§ Exercise aim
Set down only the lines from the one containing "things improve exponentially, not linearly." through the final line of the entries below, exactly as they stand, with no pictures.

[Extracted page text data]

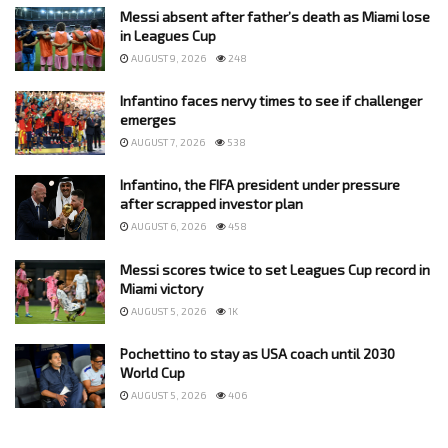
Messi absent after father’s death as Miami lose
in Leagues Cup
AUGUST 9, 2026
248
Infantino faces nervy times to see if challenger
emerges
AUGUST 7, 2026
538
Infantino, the FIFA president under pressure
after scrapped investor plan
AUGUST 6, 2026
458
Messi scores twice to set Leagues Cup record in
Miami victory
AUGUST 5, 2026
1K
Pochettino to stay as USA coach until 2030
World Cup
AUGUST 5, 2026
406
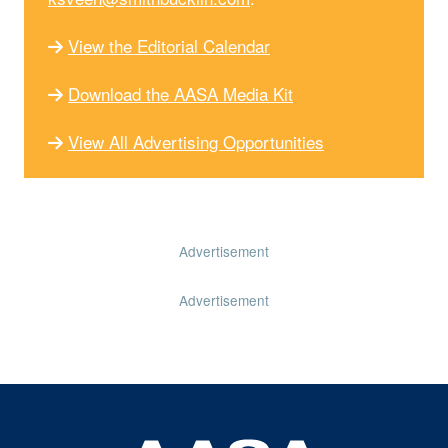
View the Editorial Calendar
Download the AASA Media Kit
View All Advertising Opportunities
Advertisement
Advertisement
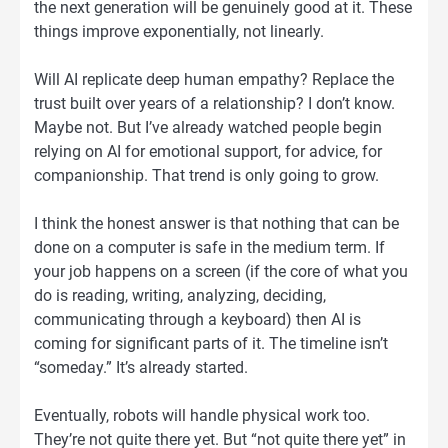
the next generation will be genuinely good at it. These
things improve exponentially, not linearly.
Will AI replicate deep human empathy? Replace the
trust built over years of a relationship? I don’t know.
Maybe not. But I’ve already watched people begin
relying on AI for emotional support, for advice, for
companionship. That trend is only going to grow.
I think the honest answer is that nothing that can be
done on a computer is safe in the medium term. If
your job happens on a screen (if the core of what you
do is reading, writing, analyzing, deciding,
communicating through a keyboard) then AI is
coming for significant parts of it. The timeline isn’t
“someday.” It’s already started.
Eventually, robots will handle physical work too.
They’re not quite there yet. But “not quite there yet” in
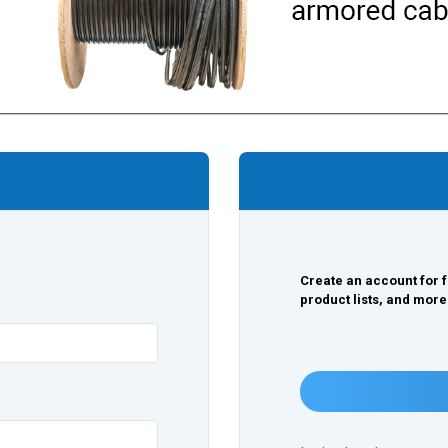
Create an account for f
product lists, and more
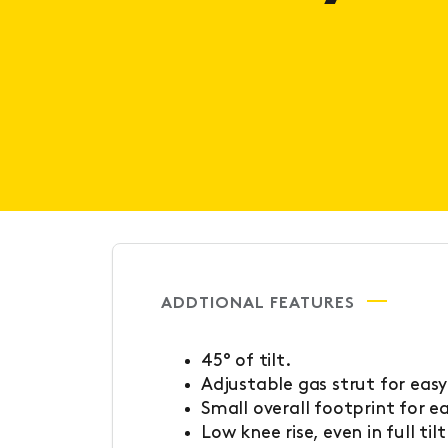
ADDTIONAL FEATURES
45° of tilt.
Adjustable gas strut for easy
Small overall footprint for e
Low knee rise, even in full tilt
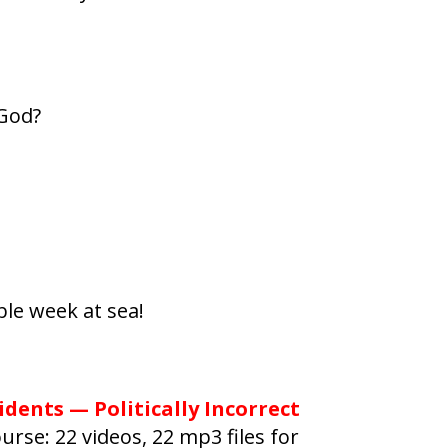
 God?
le week at sea!
idents — Politically Incorrect
urse: 22 videos, 22 mp3 files for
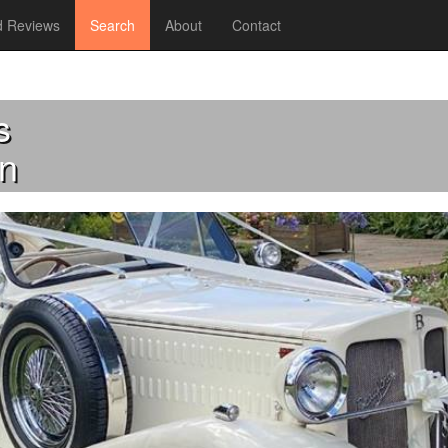
 Reviews
Search
About
Contact
s
n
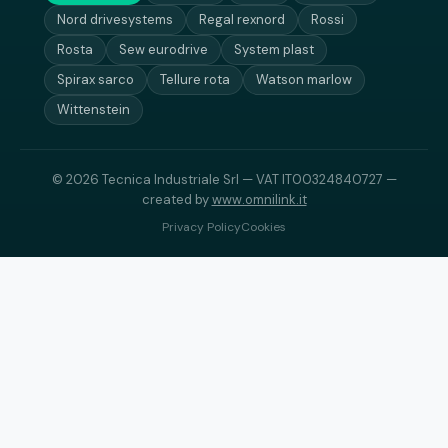
Nord drivesystems
Regal rexnord
Rossi
Rosta
Sew eurodrive
System plast
Spirax sarco
Tellure rota
Watson marlow
Wittenstein
© 2026 Tecnica Industriale Srl — VAT IT00324840727 —
created by
www.omnilink.it
Privacy Policy
Cookies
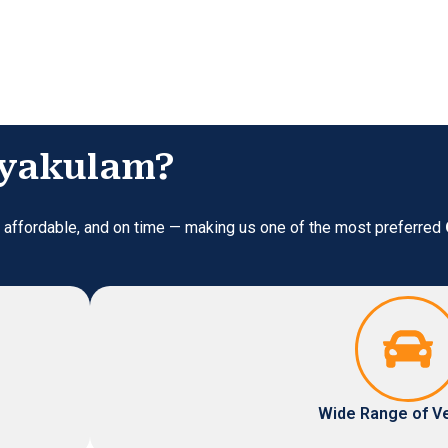
riyakulam?
e, affordable, and on time — making us one of the most preferred
Wide Range of V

§ Written answer
things improve exponentially, not linearly.
Will AI replicate deep human empathy? Replace the
trust built over years of a relationship? I don’t know.
Maybe not. But I’ve already watched people begin
relying on AI for emotional support, for advice, for
companionship. That trend is only going to grow.
I think the honest answer is that nothing that can be
done on a computer is safe in the medium term. If
your job happens on a screen (if the core of what you
do is reading, writing, analyzing, deciding,
communicating through a keyboard) then AI is
coming for significant parts of it. The timeline isn’t
“someday.” It’s already started.
Eventually, robots will handle physical work too.
They’re not quite there yet. But “not quite there yet” in
Create an account for f
product lists, and more
ADDTIONAL FEATURES
45° of tilt.
Adjustable gas strut for easy
Small overall footprint for e
Low knee rise, even in full tilt
 God?
le week at sea!
idents — Politically Incorrect
urse: 22 videos, 22 mp3 files for
 Reviews
Search
About
Contact
s
n
Nord drivesystems
Regal rexnord
Rossi
Rosta
Sew eurodrive
System plast
Spirax sarco
Tellure rota
Watson marlow
Wittenstein
© 2026 Tecnica Industriale Srl — VAT IT00324840727 —
created by
www.omnilink.it
Privacy Policy
Cookies
riyakulam?
e, affordable, and on time — making us one of the most preferred
Wide Range of V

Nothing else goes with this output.